Neither, it should be possible to do as Zionists and put all criticism of Israel or hatred of Jews up as antisemitism.

Antisemitism is a very particular kind of hatred. It means an irrational belief that Jews somehow are involved in conspiracies and either are in the pursuit of world domination or are in world domination. Statements that Jews look ugly or are thieves are racist and disgusting, but do hardly qualify as antisemitism.

#FF0000
28th December 2010, 20:14
hurr but arabs r semetic 2!!!

this is a stupid thing to say. stop saying it. Antisemitism refers specifically to racism and bigotry against Jews. You know it does. Don't be stupid.

Che a chara
29th December 2010, 10:48
Okie doke folks, I understand it's current historical context, but it's just that I know of one pretty pissed off Arab who has had the slur of anti-semitism used against him despite him referring to himself as semitic.

balaclava
30th December 2010, 12:08
He simply slaps on the word "antisemitism" to discredit any negative portrayal of Israel. This word -- with its profound gravity of marginalization, humiliation, dispossession, oppression, and ultimately, genocide of human beings for no other reason but their religion -- is so irresponsibly used


You complain about someone using/misusing a word ‘antisemetism’ to demonise the opposition.



Instead of upholding the best of Jewish ideals that champion justice and the uplifting of the oppressed, Mr.

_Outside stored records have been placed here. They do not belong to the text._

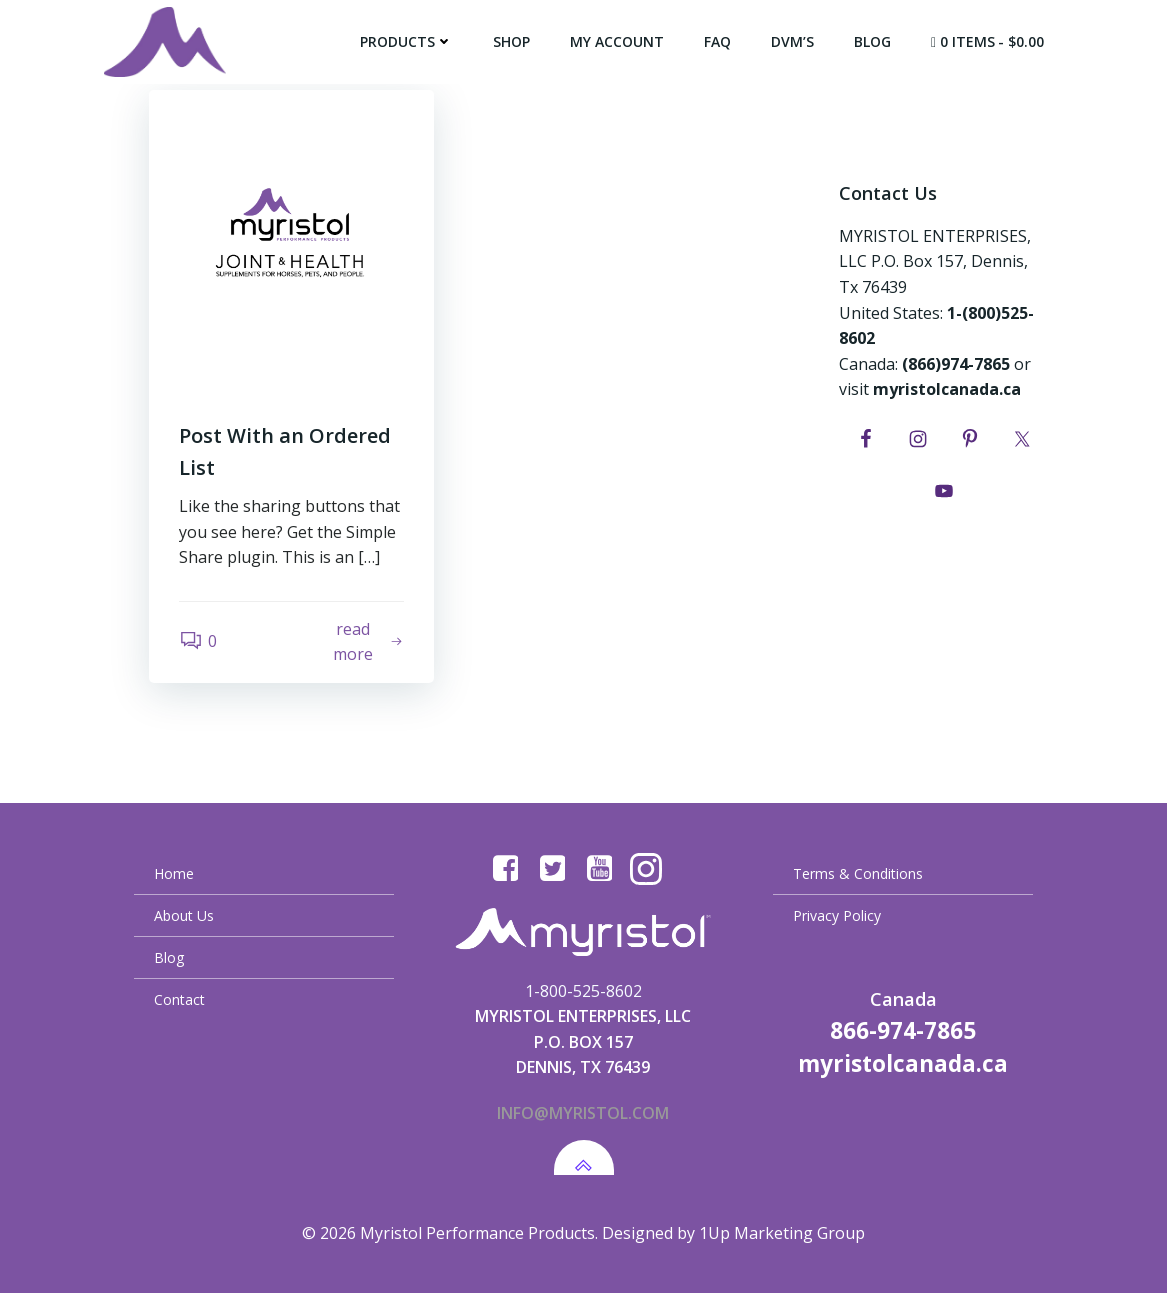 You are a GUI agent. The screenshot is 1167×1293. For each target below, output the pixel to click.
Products (406, 41)
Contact (179, 999)
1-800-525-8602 (583, 991)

Levy rushes to Israel's defense, repeating the tired mantra of "the only democracy in the Middle East." Apartheid South Africa, too, called itself a democracy, while it mowed down little boys in Soweto


Then you use a word ‘apartheid’ to demonise the opposition.

And is it not a the case that, using such words (fascist, racists) to describe and thus demonise the opposition has become a widely adopted tactic?

freepalestine
30th December 2010, 16:08
You complain about someone using/misusing a word ‘antisemetism’ to demonise the opposition.



Then you use a word ‘apartheid’ to demonise the opposition.

And is it not a the case that, using such words (fascist, racists) to describe and thus demonise the opposition has become a widely adopted tactic?
who are you talking to??

#FF0000
30th December 2010, 21:24
Then you use a word ‘apartheid’ to demonise the opposition.

Yeah but I think "apartheid" is more accurate in describing the Israel/Palestine situation than "antisemitism" is in describing opponents of the Israeli government's brutal treatment of the Palestinians. Palestinians are systematically oppressed because they are Palestinian. On the other hand, there are plenty of anti-Zionists or anti-Israeli activists who are Jewish.

In fact it was a pamphlet from a Jewish organization that sort of shed light on the Palestinian struggle for me in the first place.

ComradeMan
2nd January 2011, 16:29
To say that the actions of the state of Israel/IDF (not all of whom are Jewish BTW) are some kind of motivation for anti-semitism, almost merging on justification, is nothing but an appeal to oppurtunism.

For example why did the PLO attack the Great Synagogue of Rome in 1982? Because of Israel? Or because of anti-semitism? The net result was dozens of injuries and a child of two years old being killed.